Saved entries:

- - - -

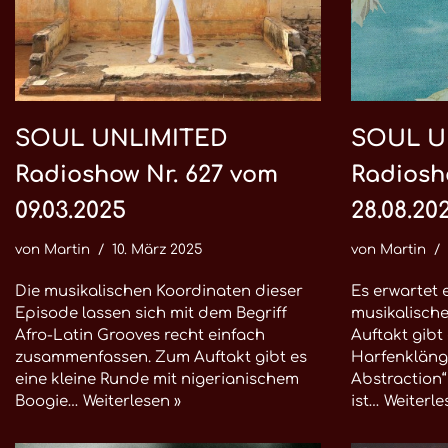
SOUL UNLIMITED
SOUL U
Radioshow Nr. 627 vom
Radiosh
09.03.2025
28.08.20
von
Martin
10. März 2025
von
Martin
Die musikalischen Koordinaten dieser
Es erwartet 
Episode lassen sich mit dem Begriff
musikalisch
Afro-Latin Grooves recht einfach
Auftakt gibt
zusammenfassen. Zum Auftakt gibt es
Harfenklänge
eine kleine Runde mit nigerianischem
Abstraction
Boogie…
Weiterlesen »
ist…
Weiterle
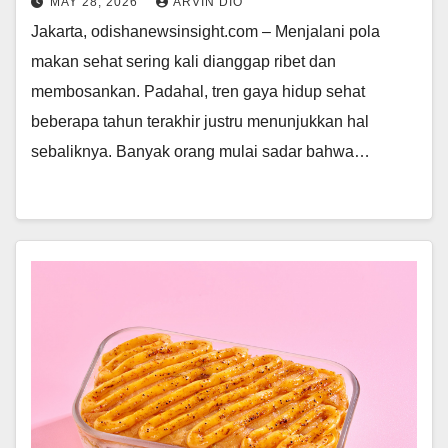
MAY 28, 2026
ARVIN DIO
Jakarta, odishanewsinsight.com – Menjalani pola
makan sehat sering kali dianggap ribet dan
membosankan. Padahal, tren gaya hidup sehat
beberapa tahun terakhir justru menunjukkan hal
sebaliknya. Banyak orang mulai sadar bahwa…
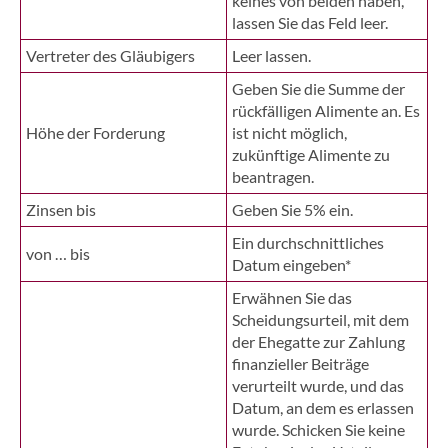
keines von beiden haben,
lassen Sie das Feld leer.
Vertreter des Gläubigers
Leer lassen.
Geben Sie die Summe der
rückfälligen Alimente an. Es
Höhe der Forderung
ist nicht möglich,
zukünftige Alimente zu
beantragen.
Zinsen bis
Geben Sie 5% ein.
Ein durchschnittliches
von … bis
Datum eingeben*
Erwähnen Sie das
Scheidungsurteil, mit dem
der Ehegatte zur Zahlung
finanzieller Beiträge
verurteilt wurde, und das
Datum, an dem es erlassen
wurde. Schicken Sie keine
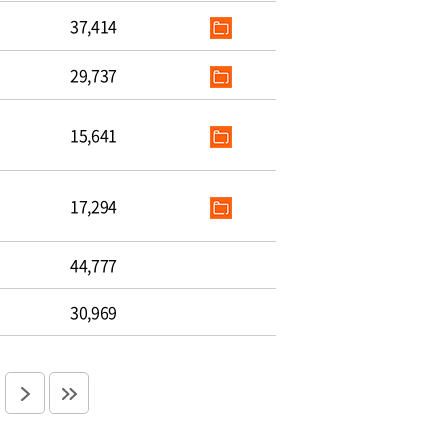
37,414
29,737
15,641
17,294
44,777
30,969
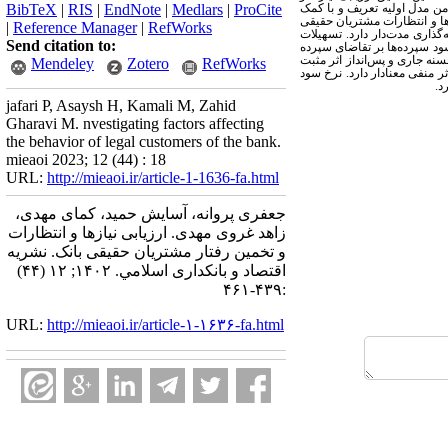
من مدل اولیه تعریف و با کمک
ProCite
|
Medlars
|
EndNote
|
RIS
|
BibTeX
زها و انتظارات مشتریان حقیقی
|
Reference Manager
|
RefWorks
گذاری مدت
دار دارد. تسهیلات
Send citation to:
سود سپرده
ها بر تقاضای سپرده
لحسنه جاری و پس
انداز اثر مثبت
Mendeley
Zotero
RefWorks
اثر منفی معنادار دارد. نرخ سود
د.
jafari P, Asaysh H, Kamali M, Zahid
Gharavi M. nvestigating factors affecting
the behavior of legal customers of the bank.
mieaoi 2023; 12 (44) : 18
URL:
http://mieaoi.ir/article-1-1636-fa.html
جعفری پروانه، آسایش حمید، کمای مهدی،
زاهد غروی مهدی. ارزیابی نیازها و انتظارات
و تخمین رفتار مشتریان حقیقی بانک. نشریه
اقتصاد و بانکداری اسلامي. ۱۴۰۲; ۱۲ (۴۴)
:۴۳۹-۴۶۱
URL:
http://mieaoi.ir/article-۱-۱۶۳۶-fa.html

- - - -

**ACTIVITY**
Copy whichever lines of the records above contain the word "Datum".

**EXPECTED ANSWER**
Datum eingeben*
Datum, an dem es erlassen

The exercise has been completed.